We present MLPerf Automotive, the first standardized public benchmark for evaluating Machine Learning systems that are deployed for AI acceleration in automotive systems. Developed through a collaborative partnership between MLCommons and the Autonomous Vehicle Computing Consortium, this benchmark addresses the need for standardized performance evaluation methodologies in automotive machine learning systems. Existing benchmark suites cannot be utilized for these systems since automotive workloads have unique constraints including safety and real-time processing that distinguish them from the domains that previously introduced benchmarks target. Our benchmarking framework provides latency and accuracy metrics along with evaluation protocols that enable consistent and reproducible performance comparisons across different hardware platforms and software implementations.
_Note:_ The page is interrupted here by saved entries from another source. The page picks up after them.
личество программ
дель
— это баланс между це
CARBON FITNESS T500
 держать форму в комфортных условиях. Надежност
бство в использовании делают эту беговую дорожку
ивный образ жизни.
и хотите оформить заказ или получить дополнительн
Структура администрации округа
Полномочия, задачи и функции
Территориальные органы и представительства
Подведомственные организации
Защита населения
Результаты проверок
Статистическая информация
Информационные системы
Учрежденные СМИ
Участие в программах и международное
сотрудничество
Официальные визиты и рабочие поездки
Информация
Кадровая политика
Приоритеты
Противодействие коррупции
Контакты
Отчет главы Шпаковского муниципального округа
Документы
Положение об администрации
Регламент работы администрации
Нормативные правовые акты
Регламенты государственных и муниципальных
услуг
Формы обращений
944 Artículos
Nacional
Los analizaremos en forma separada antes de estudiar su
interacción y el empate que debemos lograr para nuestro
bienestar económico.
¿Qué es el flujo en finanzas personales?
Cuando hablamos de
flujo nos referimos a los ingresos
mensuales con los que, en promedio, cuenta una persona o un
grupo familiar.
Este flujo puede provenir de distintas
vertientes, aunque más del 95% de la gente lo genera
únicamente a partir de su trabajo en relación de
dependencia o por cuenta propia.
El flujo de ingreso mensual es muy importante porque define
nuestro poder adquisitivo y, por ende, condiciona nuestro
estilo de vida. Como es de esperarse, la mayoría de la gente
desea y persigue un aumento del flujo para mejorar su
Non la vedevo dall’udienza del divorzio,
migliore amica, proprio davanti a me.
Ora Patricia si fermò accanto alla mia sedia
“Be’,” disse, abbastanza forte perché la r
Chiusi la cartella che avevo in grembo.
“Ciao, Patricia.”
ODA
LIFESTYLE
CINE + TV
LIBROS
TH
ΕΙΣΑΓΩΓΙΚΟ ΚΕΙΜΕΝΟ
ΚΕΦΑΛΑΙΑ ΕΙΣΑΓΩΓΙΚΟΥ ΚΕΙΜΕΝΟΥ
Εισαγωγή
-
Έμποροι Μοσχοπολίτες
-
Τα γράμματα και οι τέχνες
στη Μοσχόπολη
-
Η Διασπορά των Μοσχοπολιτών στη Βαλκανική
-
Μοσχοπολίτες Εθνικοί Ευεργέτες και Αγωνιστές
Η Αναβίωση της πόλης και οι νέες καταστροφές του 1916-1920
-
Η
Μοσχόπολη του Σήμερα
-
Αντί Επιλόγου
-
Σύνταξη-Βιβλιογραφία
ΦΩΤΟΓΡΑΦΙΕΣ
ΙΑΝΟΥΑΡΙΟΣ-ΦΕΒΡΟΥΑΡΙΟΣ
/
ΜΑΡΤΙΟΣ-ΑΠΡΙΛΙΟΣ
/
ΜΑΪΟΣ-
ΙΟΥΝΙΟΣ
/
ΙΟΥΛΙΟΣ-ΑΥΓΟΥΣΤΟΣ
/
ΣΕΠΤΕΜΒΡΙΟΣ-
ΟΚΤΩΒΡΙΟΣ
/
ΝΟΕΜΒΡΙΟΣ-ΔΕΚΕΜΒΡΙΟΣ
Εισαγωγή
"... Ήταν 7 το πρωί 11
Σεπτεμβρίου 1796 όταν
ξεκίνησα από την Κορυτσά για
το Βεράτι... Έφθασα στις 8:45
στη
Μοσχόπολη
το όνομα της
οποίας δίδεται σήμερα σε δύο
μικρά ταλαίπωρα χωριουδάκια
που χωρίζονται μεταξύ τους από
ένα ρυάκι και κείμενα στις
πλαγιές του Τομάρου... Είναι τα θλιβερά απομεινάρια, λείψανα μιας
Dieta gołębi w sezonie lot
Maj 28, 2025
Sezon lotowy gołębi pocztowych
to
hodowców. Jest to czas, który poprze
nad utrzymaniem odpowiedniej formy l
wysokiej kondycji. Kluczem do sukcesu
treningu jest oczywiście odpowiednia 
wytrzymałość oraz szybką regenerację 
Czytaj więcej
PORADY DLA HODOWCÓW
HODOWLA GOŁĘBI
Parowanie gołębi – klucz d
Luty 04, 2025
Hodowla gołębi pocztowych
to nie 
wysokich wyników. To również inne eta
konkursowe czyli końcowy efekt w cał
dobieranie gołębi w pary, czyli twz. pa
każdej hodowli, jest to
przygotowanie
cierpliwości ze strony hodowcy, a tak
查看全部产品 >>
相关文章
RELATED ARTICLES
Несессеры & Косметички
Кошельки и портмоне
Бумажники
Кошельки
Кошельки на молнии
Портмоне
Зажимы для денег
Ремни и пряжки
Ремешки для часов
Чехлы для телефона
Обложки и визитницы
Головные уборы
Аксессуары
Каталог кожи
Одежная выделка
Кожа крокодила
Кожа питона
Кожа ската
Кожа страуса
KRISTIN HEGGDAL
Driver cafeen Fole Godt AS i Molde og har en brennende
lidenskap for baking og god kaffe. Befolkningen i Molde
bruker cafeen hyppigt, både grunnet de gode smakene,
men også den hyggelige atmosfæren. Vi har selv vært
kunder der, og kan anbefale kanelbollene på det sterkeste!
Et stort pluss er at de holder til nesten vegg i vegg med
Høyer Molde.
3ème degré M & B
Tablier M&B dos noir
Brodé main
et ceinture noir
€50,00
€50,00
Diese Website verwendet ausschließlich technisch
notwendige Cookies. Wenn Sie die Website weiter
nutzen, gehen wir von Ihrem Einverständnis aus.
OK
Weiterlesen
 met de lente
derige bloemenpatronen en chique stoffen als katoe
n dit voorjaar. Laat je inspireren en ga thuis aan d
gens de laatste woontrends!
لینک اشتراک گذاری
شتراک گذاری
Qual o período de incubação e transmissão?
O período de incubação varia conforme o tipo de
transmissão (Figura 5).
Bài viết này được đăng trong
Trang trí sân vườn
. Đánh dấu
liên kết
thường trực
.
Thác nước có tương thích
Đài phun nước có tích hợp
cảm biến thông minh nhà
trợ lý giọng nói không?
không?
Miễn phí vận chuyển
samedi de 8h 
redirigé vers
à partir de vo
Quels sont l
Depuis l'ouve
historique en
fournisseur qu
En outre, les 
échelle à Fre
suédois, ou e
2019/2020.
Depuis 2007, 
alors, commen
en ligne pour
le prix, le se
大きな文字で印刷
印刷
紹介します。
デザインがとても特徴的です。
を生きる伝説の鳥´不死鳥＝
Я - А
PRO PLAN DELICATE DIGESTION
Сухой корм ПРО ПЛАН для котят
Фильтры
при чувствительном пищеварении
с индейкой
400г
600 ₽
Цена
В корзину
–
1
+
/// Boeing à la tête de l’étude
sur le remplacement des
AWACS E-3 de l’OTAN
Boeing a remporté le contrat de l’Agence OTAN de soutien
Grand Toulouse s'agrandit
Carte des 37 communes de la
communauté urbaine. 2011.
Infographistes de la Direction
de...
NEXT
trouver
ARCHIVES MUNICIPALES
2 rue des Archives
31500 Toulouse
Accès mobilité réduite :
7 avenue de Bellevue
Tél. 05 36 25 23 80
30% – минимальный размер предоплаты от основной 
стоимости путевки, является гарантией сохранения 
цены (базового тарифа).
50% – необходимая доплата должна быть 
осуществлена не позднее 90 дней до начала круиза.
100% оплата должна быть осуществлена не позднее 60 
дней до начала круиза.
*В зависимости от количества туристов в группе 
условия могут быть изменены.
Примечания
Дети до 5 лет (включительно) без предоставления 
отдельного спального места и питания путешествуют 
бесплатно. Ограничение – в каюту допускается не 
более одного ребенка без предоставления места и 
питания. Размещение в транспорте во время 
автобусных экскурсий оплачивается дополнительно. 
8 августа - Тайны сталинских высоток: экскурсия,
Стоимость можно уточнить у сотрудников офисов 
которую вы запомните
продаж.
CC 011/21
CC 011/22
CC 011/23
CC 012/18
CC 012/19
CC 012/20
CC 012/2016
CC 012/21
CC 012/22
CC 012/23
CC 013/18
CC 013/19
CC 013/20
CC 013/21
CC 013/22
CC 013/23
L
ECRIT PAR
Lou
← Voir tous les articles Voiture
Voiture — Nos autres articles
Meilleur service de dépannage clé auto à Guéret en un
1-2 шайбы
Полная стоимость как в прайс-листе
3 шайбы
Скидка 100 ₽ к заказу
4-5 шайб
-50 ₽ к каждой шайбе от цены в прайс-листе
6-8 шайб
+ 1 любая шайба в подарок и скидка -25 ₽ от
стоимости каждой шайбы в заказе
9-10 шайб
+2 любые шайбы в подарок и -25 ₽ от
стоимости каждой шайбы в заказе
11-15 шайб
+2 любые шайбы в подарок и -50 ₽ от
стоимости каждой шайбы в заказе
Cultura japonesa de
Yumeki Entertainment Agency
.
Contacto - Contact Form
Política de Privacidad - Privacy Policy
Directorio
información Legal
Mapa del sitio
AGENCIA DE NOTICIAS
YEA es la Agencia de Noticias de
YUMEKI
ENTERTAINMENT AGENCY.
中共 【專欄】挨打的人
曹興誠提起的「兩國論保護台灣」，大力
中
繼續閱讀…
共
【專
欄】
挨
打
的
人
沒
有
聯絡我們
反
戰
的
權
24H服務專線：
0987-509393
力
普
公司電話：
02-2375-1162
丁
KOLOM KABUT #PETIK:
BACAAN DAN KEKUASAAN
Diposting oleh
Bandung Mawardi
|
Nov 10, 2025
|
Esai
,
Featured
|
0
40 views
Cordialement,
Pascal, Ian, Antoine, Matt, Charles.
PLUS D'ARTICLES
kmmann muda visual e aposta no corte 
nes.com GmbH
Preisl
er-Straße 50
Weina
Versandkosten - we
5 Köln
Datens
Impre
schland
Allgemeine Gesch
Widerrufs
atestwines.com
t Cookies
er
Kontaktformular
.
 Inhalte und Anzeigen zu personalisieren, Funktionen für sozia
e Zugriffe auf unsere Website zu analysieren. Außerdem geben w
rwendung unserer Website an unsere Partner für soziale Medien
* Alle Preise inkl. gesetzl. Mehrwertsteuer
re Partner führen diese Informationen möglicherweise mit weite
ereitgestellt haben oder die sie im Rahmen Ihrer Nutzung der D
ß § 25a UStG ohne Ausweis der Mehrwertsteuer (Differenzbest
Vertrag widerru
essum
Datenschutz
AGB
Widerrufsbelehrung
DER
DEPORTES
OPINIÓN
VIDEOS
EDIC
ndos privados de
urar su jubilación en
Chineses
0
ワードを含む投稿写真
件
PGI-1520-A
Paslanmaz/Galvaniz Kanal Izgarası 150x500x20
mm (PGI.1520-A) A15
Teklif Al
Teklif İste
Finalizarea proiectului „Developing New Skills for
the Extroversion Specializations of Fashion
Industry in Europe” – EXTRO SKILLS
The first iteration of the benchmark consists of automotive perception tasks in 2D object detection, 2D semantic segmentation, and 3D object detection. We describe the methodology behind the benchmark design including the task selection, reference models, and submission rules. We also discuss the first round of benchmark submissions and the challenges involved in acquiring the datasets and the engineering efforts to develop the reference implementations. Our benchmark code is available at https://github.com/mlcommons/mlperf_automotive.

Paper Structure

This paper contains 14 sections, 5 figures, 6 tables.

Figures (5)

  • Figure 1: The goal of standardizing the benchmarking process for automotive system suppliers. On the left is the complicated individual benchmarking process and on the right is the standardized use of MLPerf Automotive.
  • Figure 2: A system under test (SUT) during an inference run. (1) Setup benchmark, model, dataset, pre/post processing. (2) LoadGen creates queries of Sample IDs from the dataset for SUT. (3) Load samples into memory. (4) SUT is ready. (5) Issue request to SUT. (6) SUT return results and results are post-processed. (7) Logs output for latency and accuracy analysis.
  • Figure 3: Benchmark scenarios
  • Figure 4: Sample images from MLCommons Cognata dataset (top row) and nuScenes (bottom row)
  • Figure 5: SSD trained on the MLCommons Cognata dataset for 60 epochs. The variant with the best accuracy showed immediate benefit in the first epoch and maintained better accuracy until accuracy plateaued for all variants.